**WHAT YOU NEED TO DO:** Word for word, please restate the line that contains "Subject: 'left iliac" and all lines after it through the end of the material, minus the pictures.
((
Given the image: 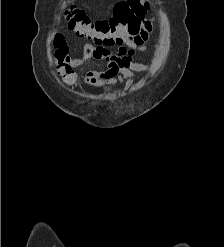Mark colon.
<instances>
[{
    "label": "colon",
    "instance_id": "1",
    "mask_svg": "<svg viewBox=\"0 0 224 247\" xmlns=\"http://www.w3.org/2000/svg\"><path fill=\"white\" fill-rule=\"evenodd\" d=\"M149 9L148 0H126L114 6L113 15L109 19L92 21L73 2H68L62 14L68 28L78 36L94 42H112L137 32ZM58 71L69 82L75 79V73L67 63H59Z\"/></svg>",
    "mask_w": 224,
    "mask_h": 247
}]
</instances>
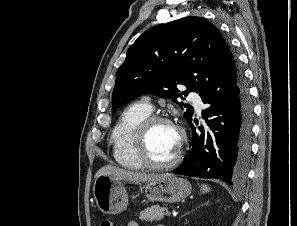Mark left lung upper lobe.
Listing matches in <instances>:
<instances>
[{"mask_svg": "<svg viewBox=\"0 0 297 226\" xmlns=\"http://www.w3.org/2000/svg\"><path fill=\"white\" fill-rule=\"evenodd\" d=\"M241 75L234 55L219 30L201 17H186L160 24L144 32L129 47L119 67L112 94V108L118 109L145 93L173 99L209 86L227 87ZM187 89L181 92L179 85ZM187 108L186 121L193 107Z\"/></svg>", "mask_w": 297, "mask_h": 226, "instance_id": "1", "label": "left lung upper lobe"}]
</instances>
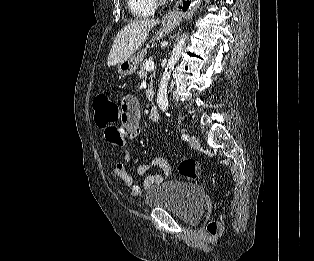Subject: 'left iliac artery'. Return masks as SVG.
<instances>
[{
	"mask_svg": "<svg viewBox=\"0 0 314 261\" xmlns=\"http://www.w3.org/2000/svg\"><path fill=\"white\" fill-rule=\"evenodd\" d=\"M182 139L186 141V140L189 139V136H188L187 134H183V135H182Z\"/></svg>",
	"mask_w": 314,
	"mask_h": 261,
	"instance_id": "obj_1",
	"label": "left iliac artery"
}]
</instances>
))
**FINISHED TASK:**
Subject: 'left iliac artery'. Return masks as SVG.
<instances>
[{
	"mask_svg": "<svg viewBox=\"0 0 314 261\" xmlns=\"http://www.w3.org/2000/svg\"><path fill=\"white\" fill-rule=\"evenodd\" d=\"M182 139L186 141V140L189 139V136H188L187 134H183V135H182Z\"/></svg>",
	"mask_w": 314,
	"mask_h": 261,
	"instance_id": "obj_1",
	"label": "left iliac artery"
}]
</instances>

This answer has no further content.